For those not familiar with eventfd, it is basically a counter. By writing data to the eventfd you increase the counter, by reading data from eventfd you decrease the counter. When you poll on eventfd, it signals POLLIN when counter contains a value greater than zero. POLLOUT is signaled all the time except for the case when the counter reaches value of 0xffffffffffffffff.
There are couple of things missing though:
- There's no way to associate user space data (socket state) with eventfd.
- While eventfd is great for signaling POLLIN and more or less viable for signaling POLLOUT, you can't force it to signal special events, such as POLLHUP or POLLPRI.
- You can't even make it signal all possible combinations of POLLIN and POLLOUT. Specifically, there's no way to signal neither POLLIN nor POLLOUT, which is pretty common condition that can occur quite easily in network protocols (when receive buffer is empty and send buffer is full).
To solve these problems we need to, first, associate an opaque pointer with the eventfd, and second, replace eventfd's counter semantics with mask semantics, i.e. network protocol implementation should be able to explicitly specify the mask of events to be signaled when the file descriptor is polled on.
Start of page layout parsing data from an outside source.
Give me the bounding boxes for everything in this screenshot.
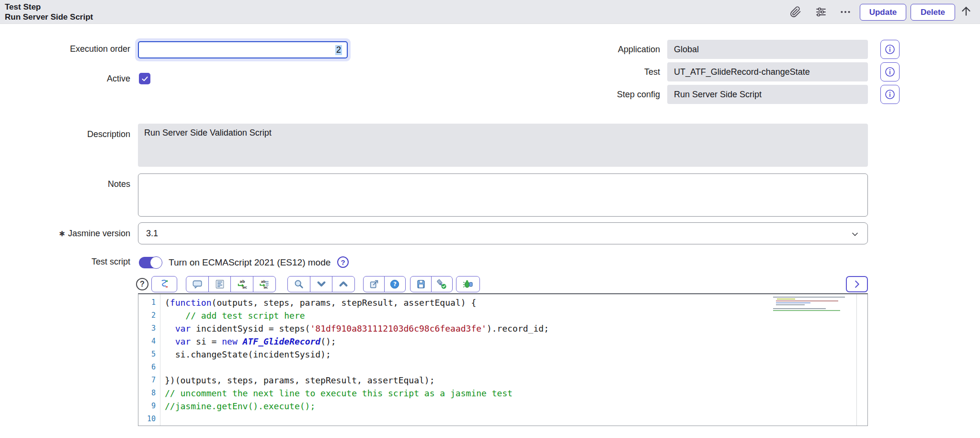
info-icon: [884, 66, 896, 78]
test-label: Test: [565, 67, 660, 77]
test-script-label: Test script: [6, 257, 130, 267]
debug-icon[interactable]: [456, 276, 480, 292]
toggle-comment-icon[interactable]: [186, 276, 209, 292]
jasmine-version-select[interactable]: 3.1: [138, 222, 868, 244]
jasmine-version-label: ✱Jasmine version: [6, 229, 130, 239]
editor-code[interactable]: (function(outputs, steps, params, stepRe…: [161, 294, 867, 426]
execution-order-label: Execution order: [6, 44, 130, 54]
test-info-button[interactable]: [880, 62, 900, 81]
expand-editor-button[interactable]: [846, 276, 868, 292]
description-textarea[interactable]: Run Server Side Validation Script: [138, 124, 868, 167]
test-field[interactable]: UT_ATF_GlideRecord-changeState: [667, 62, 868, 81]
script-syntax-icon[interactable]: [151, 276, 177, 292]
editor-help-icon[interactable]: ?: [136, 278, 148, 290]
replace-all-icon[interactable]: ab ac: [253, 276, 276, 292]
info-icon: [884, 89, 896, 100]
chevron-down-icon: [850, 230, 860, 242]
record-title-label: Run Server Side Script: [5, 12, 93, 22]
syntax-check-icon[interactable]: [431, 276, 453, 292]
open-new-window-icon[interactable]: [363, 276, 385, 292]
notes-label: Notes: [6, 179, 130, 189]
search-icon[interactable]: [287, 276, 310, 292]
test-step-form: Test Step Run Server Side Script Update …: [0, 0, 980, 438]
svg-text:ac: ac: [242, 285, 247, 289]
jasmine-version-value: 3.1: [146, 229, 158, 239]
svg-text:ab: ab: [239, 279, 245, 284]
application-info-button[interactable]: [880, 40, 900, 59]
notes-textarea[interactable]: [138, 173, 868, 217]
info-icon: [884, 44, 896, 55]
execution-order-value: 2: [335, 45, 342, 55]
chevron-right-icon: [852, 279, 862, 289]
editor-minimap[interactable]: [773, 297, 855, 313]
page-title: Test Step Run Server Side Script: [5, 2, 93, 22]
paperclip-icon[interactable]: [789, 6, 802, 18]
editor-scrollbar[interactable]: [856, 294, 857, 426]
required-asterisk-icon: ✱: [59, 230, 65, 238]
record-type-label: Test Step: [5, 2, 93, 12]
svg-text:?: ?: [393, 281, 397, 288]
find-previous-icon[interactable]: [332, 276, 355, 292]
application-label: Application: [565, 45, 660, 55]
collapse-form-icon[interactable]: [960, 5, 972, 17]
help-icon[interactable]: ?: [384, 276, 406, 292]
es-mode-toggle-label: Turn on ECMAScript 2021 (ES12) mode: [169, 257, 330, 268]
step-config-info-button[interactable]: [880, 85, 900, 104]
save-icon[interactable]: [410, 276, 432, 292]
application-field[interactable]: Global: [667, 40, 868, 59]
svg-text:ac: ac: [263, 285, 268, 289]
script-editor[interactable]: 12345678910 (function(outputs, steps, pa…: [138, 293, 868, 426]
more-options-icon[interactable]: [839, 6, 852, 18]
checkmark-icon: [141, 75, 148, 82]
es-mode-toggle[interactable]: [139, 257, 162, 268]
find-next-icon[interactable]: [310, 276, 333, 292]
execution-order-input[interactable]: 2: [135, 38, 351, 61]
editor-gutter: 12345678910: [138, 294, 160, 426]
replace-icon[interactable]: ab ac: [230, 276, 253, 292]
description-label: Description: [6, 129, 130, 139]
delete-button[interactable]: Delete: [911, 4, 955, 21]
step-config-label: Step config: [565, 90, 660, 100]
personalize-form-icon[interactable]: [815, 6, 827, 18]
form-header: Test Step Run Server Side Script Update …: [0, 0, 980, 24]
svg-text:ab: ab: [261, 279, 265, 284]
active-label: Active: [6, 74, 130, 84]
step-config-field[interactable]: Run Server Side Script: [667, 85, 868, 104]
format-code-icon[interactable]: [208, 276, 231, 292]
es-mode-help-icon[interactable]: ?: [337, 256, 349, 268]
toggle-knob: [150, 256, 162, 269]
active-checkbox[interactable]: [139, 73, 150, 84]
update-button[interactable]: Update: [860, 4, 906, 21]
At the moment, the addition to the existing Linux eventfd API looks like this:
#define EFD_MASK 2
struct efd_mask {
uint32_t events;
union {
void *ptr;
uint32_t u32;
uint64_t u64;
};
} __attribute__ ((__packed__));
You can use eventfd system call in combination with EFD_MASK flag to create a special type of eventfd object with mask semantics:
s = eventfd (0, EFD_MASK);
You can use write system call to set events and opaque data to the eventfd:
struct efd_mask mask;
mask.events = POLLIN | POLLHUP;
mask.u32 = 1234;
write (s, &mask, sizeof (mask));
Afterwards, you can use read system call to get currently set events and opaque data from the eventfd:
struct efd_mask mask;
read (s, &mask, sizeof (mask));
assert (mask.u32 == 1234);
Finally, when you poll on the eventfd using select, poll or epoll_wait function, you'll get the events specified by last events written to eventfd:
struct pollfd pfd;
pfd.fd = s;
pfd.events = POLLIN | POLLOUT;
int cnt = poll (&pfd, 1, -1);
assert (cnt == 1);
assert (pfd.revents == POLLIN | POLLHUP);
What follows is an example on a network protocol implemented in user space. It takes advantage of EFD_MASK functionality to provide socket-like behaviour to the user. There's are only three functions (opening socket, closing socket and receive) in the example. Other functions (send, setsockopt, connect, bind etc.) are left as an exercise for the reader:
struct myproto_state
{
/* Undelying raw sockets go here, protocol state machine etc. */
};
int myproto_socket (void)
{
int s;
struct myproto_state *state;
struct efd_mask mask;
/* Create the file descriptor to represent the new myproto socket. */
s = eventfd (0, EFD_MASK);
/* Create socket state and associate it with eventfd. */
state = malloc (sizeof (struct myproto_state));
mask.events = 0;
mask.ptr = state;
write (s, &mask, sizeof (mask));
return s;
}
int myproto_close (int s)
{
struct efd_mask mask;
struct myproto_state *state;
/* Retrieve the state. */
read (s, &mask, sizeof (mask));
state = mask.ptr;
/* Deallocate the state and close the eventfd. */
free (state);
close (s);
return 0;
}
ssize_t myproto_recv (int s, void *buf, size_t len, int flags)
{
struct efd_mask mask;
struct myproto_state *state;
/* Retrieve the state. */
read (s, &mask, sizeof (mask));
state = mask.ptr;
... move data from protocol's rx buffer to the user's buffer ...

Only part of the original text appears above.